(Collected data)
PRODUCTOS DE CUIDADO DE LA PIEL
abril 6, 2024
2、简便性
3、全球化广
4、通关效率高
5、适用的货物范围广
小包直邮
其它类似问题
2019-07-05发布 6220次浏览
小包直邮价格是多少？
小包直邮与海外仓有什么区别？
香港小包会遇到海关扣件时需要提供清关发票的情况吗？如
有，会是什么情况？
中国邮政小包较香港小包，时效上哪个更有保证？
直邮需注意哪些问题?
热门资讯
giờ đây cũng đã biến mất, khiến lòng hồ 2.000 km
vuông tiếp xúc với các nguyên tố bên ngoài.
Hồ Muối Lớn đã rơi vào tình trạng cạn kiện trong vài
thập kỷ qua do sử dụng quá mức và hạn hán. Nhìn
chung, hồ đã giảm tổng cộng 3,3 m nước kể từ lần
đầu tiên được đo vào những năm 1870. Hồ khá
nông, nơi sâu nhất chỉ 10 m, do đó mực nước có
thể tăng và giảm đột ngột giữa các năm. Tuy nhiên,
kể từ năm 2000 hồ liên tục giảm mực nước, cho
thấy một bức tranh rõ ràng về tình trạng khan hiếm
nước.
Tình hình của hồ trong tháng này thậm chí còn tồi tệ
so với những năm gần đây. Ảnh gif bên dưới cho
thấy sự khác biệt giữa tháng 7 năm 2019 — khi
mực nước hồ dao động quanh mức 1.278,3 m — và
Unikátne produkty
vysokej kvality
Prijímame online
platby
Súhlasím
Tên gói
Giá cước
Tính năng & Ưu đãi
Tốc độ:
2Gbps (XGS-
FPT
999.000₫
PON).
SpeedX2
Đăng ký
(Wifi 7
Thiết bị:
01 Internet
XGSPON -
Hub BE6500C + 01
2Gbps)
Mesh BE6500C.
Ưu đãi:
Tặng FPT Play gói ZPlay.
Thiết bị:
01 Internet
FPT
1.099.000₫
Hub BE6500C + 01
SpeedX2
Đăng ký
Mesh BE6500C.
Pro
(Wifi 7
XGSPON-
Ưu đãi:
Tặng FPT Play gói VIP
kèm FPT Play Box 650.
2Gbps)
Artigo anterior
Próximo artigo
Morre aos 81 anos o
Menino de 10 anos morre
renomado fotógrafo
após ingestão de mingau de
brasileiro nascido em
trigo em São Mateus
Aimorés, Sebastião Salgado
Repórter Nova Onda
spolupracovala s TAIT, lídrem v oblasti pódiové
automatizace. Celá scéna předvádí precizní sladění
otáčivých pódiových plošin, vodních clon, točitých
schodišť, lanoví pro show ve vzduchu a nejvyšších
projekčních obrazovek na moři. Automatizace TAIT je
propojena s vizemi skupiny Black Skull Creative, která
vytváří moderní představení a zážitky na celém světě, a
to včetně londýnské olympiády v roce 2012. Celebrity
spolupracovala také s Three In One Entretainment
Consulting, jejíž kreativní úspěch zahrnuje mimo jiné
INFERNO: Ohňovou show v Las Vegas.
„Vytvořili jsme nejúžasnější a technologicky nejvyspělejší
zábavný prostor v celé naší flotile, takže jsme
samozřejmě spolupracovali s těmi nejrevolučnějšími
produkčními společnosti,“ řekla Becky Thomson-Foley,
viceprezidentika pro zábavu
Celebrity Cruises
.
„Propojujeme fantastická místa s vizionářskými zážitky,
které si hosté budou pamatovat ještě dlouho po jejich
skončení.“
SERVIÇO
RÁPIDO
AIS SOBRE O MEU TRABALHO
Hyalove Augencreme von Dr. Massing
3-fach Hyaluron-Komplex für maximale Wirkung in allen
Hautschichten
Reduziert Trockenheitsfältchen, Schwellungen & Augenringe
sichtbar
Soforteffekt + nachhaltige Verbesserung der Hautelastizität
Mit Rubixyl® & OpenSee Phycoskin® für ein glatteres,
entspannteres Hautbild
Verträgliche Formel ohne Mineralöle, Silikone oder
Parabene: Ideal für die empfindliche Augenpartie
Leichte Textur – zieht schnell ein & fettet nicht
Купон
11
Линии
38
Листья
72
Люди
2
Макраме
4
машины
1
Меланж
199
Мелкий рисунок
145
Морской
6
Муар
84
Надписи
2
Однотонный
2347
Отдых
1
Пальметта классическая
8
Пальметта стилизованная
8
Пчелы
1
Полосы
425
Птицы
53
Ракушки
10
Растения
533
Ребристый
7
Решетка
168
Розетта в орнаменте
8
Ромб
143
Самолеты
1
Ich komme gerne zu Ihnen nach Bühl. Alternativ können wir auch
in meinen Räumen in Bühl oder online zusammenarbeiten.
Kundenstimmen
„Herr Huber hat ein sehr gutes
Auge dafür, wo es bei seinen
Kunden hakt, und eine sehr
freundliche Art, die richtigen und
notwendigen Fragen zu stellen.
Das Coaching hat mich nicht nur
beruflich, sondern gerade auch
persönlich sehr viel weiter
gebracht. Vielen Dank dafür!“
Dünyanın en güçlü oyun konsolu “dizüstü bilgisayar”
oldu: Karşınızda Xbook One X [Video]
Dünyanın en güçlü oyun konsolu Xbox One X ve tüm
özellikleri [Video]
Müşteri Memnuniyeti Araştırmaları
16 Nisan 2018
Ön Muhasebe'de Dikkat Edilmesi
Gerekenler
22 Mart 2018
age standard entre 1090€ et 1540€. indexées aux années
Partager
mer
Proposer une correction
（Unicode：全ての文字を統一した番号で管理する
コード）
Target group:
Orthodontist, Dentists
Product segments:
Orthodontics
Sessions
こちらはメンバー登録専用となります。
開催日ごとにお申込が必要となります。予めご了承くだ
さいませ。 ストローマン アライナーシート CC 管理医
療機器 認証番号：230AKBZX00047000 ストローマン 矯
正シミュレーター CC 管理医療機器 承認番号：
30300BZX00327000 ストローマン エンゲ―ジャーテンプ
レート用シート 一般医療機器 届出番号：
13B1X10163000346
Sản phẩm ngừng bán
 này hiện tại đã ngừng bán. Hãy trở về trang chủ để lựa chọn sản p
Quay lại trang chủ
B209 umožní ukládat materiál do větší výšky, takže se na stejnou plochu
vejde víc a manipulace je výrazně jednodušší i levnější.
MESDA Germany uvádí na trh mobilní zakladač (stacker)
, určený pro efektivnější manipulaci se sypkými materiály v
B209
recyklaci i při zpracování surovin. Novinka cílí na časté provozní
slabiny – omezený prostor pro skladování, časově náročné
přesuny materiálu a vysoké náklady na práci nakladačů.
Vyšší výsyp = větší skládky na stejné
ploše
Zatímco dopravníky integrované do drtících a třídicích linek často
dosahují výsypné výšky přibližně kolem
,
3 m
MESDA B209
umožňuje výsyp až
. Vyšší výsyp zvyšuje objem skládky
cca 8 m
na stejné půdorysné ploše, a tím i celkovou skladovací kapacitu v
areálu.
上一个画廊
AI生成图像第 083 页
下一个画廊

• _PROBLEM TO SOLVE_
Copy out all lines above that include the string "stejné".

• _EXERCISE SOLUTION_
Vyšší výsyp = větší skládky na stejné
na stejné půdorysné ploše, a tím i celkovou skladovací kapacitu v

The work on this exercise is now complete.